Collected data
• • • •
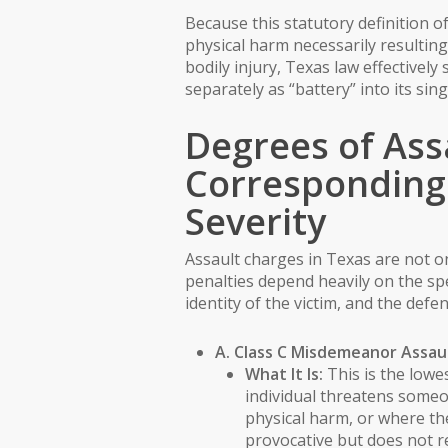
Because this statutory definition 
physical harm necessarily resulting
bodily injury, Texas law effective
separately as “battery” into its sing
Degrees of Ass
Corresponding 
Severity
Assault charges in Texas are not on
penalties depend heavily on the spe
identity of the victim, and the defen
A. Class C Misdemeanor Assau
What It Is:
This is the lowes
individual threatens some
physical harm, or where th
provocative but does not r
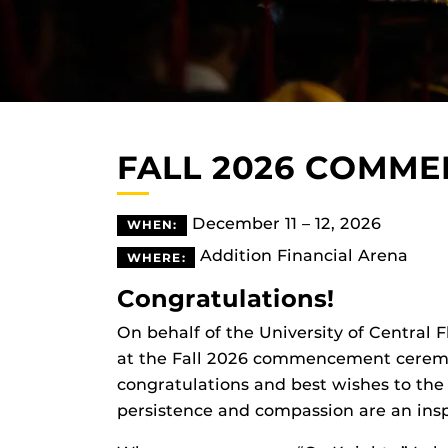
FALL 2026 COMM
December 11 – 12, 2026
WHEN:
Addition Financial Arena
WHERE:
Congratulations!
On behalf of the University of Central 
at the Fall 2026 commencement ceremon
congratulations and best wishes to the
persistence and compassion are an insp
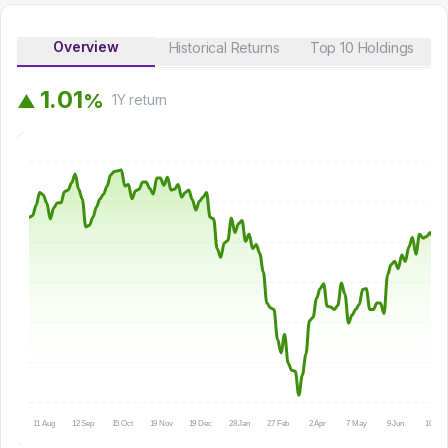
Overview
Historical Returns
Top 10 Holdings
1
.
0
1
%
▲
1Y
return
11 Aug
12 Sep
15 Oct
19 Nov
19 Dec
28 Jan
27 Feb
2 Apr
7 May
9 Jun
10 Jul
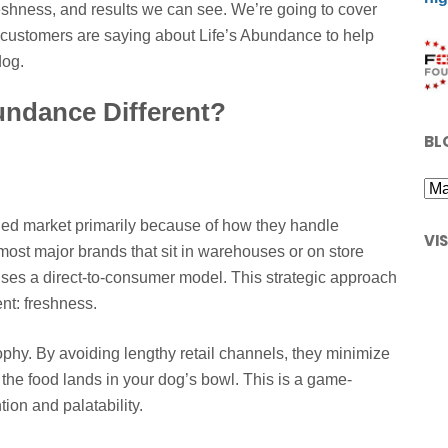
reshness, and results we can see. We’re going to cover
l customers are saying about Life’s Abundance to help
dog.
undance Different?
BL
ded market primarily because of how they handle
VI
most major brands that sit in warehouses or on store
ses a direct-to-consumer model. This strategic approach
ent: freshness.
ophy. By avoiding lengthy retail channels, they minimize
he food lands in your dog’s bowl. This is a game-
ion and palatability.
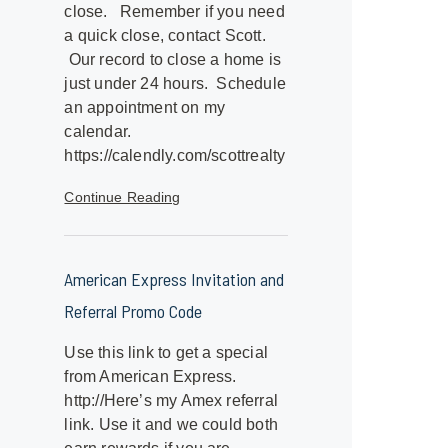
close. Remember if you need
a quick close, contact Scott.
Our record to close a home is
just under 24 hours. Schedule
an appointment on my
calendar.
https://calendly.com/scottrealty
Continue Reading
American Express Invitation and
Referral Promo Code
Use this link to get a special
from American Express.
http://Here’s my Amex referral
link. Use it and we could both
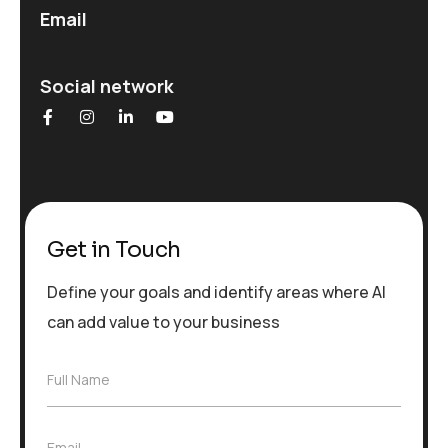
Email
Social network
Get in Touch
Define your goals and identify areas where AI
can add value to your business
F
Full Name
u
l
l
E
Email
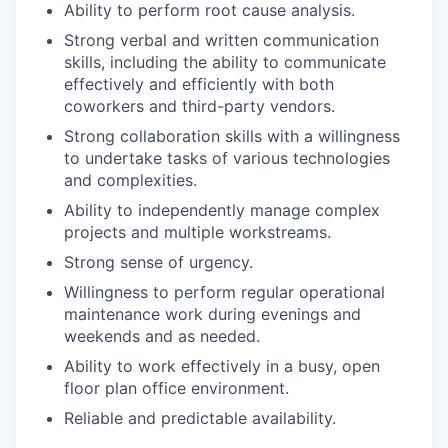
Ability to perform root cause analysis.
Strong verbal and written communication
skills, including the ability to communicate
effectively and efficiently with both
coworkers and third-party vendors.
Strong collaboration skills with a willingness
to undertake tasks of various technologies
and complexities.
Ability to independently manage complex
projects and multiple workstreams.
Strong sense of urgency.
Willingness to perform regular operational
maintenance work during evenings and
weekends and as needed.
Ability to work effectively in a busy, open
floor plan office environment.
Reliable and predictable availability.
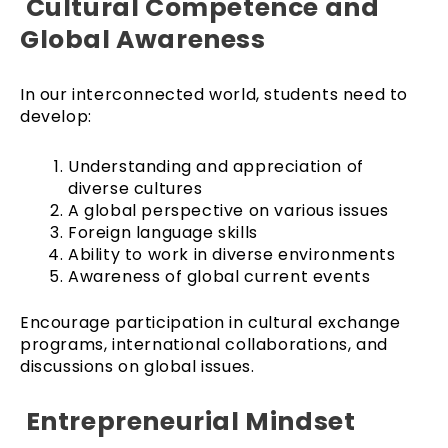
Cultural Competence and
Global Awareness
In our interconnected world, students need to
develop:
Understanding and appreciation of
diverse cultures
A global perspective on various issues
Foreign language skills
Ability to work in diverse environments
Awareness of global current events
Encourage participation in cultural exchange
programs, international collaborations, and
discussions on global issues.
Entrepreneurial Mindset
• • • •
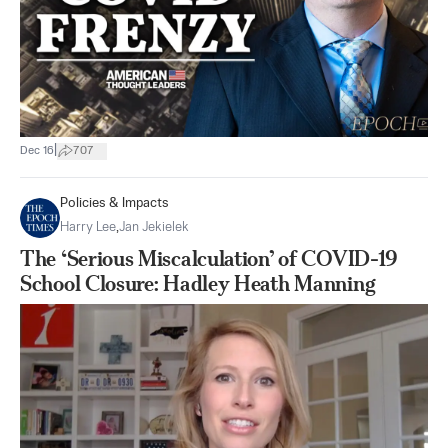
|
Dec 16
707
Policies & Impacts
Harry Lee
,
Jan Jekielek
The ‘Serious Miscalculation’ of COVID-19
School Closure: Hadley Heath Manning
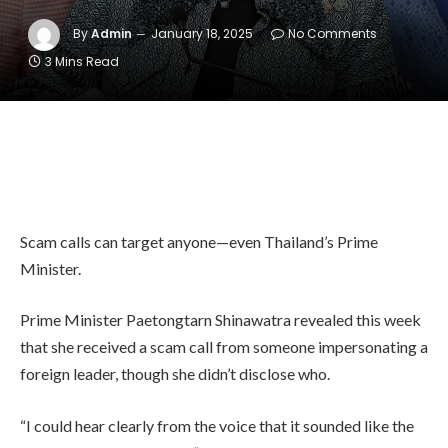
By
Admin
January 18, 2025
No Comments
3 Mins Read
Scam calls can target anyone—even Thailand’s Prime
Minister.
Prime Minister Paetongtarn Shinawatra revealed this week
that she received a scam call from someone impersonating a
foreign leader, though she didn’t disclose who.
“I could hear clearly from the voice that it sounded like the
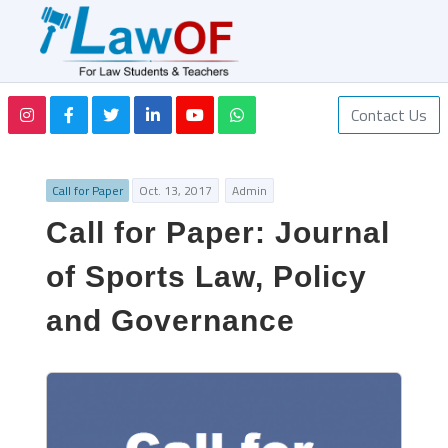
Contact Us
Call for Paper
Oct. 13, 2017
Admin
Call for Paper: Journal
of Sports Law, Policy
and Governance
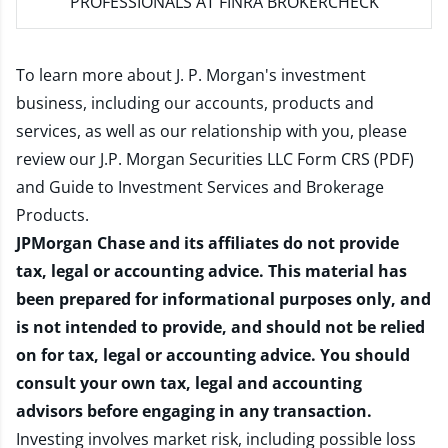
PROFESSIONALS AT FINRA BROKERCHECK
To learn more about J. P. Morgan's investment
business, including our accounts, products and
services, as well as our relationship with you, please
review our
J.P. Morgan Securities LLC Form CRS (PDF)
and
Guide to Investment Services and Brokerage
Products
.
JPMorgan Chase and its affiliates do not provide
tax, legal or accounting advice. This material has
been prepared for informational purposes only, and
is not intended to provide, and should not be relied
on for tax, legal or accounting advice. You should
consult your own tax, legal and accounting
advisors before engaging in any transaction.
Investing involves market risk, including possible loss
• • • •
Work request
Only lines of the data holding the word "your" go in the answer. Please copy each of them.

Output of the task
he food lands in your dog’s bowl. This is a game-
Define your goals and identify areas where AI
can add value to your business
consult your own tax, legal and accounting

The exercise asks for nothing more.